1.3.2 Tujuan Khusus 1.

  Untuk mendapatkan kombinasi-kombinasi atribut dan taraf pelayanan kesehatan di SMA Harapan 3 Medan Tahun 2013.

  2. Untuk menentukan nilai kepentingan relatif dari setiap atribut pelayanan kesehatan di SMA Harapan 3 Medan Tahun 2013.
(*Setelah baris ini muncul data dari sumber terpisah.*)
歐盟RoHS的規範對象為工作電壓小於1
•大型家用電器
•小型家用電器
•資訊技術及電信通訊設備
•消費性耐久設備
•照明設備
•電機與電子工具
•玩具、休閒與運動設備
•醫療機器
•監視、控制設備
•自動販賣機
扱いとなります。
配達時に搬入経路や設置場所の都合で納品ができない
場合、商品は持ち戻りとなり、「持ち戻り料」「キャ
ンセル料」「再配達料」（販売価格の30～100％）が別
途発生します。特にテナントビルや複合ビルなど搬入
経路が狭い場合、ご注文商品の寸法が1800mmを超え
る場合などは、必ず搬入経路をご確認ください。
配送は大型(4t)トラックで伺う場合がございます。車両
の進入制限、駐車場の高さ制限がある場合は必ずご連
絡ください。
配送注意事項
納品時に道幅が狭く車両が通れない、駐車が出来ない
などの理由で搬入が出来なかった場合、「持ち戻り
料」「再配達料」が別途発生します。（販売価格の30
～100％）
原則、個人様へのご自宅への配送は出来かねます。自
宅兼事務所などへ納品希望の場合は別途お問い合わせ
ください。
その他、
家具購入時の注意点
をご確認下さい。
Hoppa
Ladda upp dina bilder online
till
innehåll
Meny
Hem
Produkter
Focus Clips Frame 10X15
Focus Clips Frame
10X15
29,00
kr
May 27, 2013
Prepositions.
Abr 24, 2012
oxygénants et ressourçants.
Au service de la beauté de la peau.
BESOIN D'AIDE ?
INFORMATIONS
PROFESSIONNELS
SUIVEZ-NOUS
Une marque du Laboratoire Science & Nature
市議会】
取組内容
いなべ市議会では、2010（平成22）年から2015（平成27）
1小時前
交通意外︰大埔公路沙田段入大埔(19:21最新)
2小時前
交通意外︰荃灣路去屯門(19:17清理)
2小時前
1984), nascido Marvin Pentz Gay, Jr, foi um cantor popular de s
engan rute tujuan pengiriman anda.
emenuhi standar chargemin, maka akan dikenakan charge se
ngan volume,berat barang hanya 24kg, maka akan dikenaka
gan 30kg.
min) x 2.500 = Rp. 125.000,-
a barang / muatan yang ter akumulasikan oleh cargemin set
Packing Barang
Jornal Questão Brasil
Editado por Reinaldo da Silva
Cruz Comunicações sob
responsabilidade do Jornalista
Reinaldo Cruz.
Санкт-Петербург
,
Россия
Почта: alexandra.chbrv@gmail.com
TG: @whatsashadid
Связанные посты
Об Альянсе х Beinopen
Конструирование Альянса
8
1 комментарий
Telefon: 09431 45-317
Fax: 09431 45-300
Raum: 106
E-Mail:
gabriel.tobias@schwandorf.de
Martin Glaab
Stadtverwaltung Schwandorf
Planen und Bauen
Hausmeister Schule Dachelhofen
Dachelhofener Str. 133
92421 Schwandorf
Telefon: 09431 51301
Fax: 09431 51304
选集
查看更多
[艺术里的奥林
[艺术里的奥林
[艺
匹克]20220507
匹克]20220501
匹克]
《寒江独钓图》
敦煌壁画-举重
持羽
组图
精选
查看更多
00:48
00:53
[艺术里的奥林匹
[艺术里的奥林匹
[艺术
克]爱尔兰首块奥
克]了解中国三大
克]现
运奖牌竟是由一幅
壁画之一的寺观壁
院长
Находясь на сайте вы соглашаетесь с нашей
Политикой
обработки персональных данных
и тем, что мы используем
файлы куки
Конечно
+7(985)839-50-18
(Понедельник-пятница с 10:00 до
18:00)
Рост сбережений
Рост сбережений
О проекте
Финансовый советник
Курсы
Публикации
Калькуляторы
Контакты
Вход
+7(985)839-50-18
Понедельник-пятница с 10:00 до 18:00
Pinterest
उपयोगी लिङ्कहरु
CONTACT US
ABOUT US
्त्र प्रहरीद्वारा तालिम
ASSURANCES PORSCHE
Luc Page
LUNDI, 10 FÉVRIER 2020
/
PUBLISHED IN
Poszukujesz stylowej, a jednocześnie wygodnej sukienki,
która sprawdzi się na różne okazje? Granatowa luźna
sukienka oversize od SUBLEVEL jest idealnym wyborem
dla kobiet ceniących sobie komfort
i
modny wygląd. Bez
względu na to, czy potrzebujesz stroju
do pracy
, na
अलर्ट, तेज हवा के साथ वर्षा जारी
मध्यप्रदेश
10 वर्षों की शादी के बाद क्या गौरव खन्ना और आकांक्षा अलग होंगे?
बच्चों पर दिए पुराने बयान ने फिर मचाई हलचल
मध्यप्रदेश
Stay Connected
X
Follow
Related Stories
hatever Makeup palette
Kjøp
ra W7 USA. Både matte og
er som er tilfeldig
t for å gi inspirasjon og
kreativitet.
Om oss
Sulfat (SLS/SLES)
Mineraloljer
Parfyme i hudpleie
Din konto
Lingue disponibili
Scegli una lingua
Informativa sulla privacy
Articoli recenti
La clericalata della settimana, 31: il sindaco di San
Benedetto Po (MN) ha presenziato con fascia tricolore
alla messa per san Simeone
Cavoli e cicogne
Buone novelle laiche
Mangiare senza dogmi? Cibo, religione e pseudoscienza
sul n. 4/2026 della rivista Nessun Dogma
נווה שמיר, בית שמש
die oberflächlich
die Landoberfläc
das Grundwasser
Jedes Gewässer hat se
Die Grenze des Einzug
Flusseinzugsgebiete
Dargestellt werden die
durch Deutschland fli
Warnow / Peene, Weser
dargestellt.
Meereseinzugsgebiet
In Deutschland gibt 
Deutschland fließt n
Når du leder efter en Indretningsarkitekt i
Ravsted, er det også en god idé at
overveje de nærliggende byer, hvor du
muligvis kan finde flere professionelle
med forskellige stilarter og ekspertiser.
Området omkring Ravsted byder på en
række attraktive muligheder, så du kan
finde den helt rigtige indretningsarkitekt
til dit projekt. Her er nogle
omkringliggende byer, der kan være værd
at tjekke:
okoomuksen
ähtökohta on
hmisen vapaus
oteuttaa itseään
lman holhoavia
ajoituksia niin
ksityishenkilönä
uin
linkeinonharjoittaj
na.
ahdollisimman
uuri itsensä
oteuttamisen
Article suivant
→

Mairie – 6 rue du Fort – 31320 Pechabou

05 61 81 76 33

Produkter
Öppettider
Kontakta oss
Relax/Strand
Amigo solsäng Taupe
  3. Untuk mengetahui kombinasi atribut dan taraf pelayanan kesehatan di SMA Harapan 3 Medan yang paling disukai oleh siswa SMA Harapan 3 Medan yang disesuaikan dengan sumber daya yang tersedia di sekolah tersebut.

  4. Untuk mengetahui tingkat ketepatan prediksi (predictive accuracy) antara hasil analisis konjoin dengan keinginan siswa SMA Harapan 3 Medan yang sesungguhnya.

1.4 Manfaat Penelitian 1.

  Sebagai bahan masukan bagi Yayasan Pendidikan Harapan 3 Medan dan Klinik Yayasan Pendidikan Harapan 3 Medan dalam meningkatkan pelayanan kesehatan di Yayasan Pendidikan Harapan 3 Medan.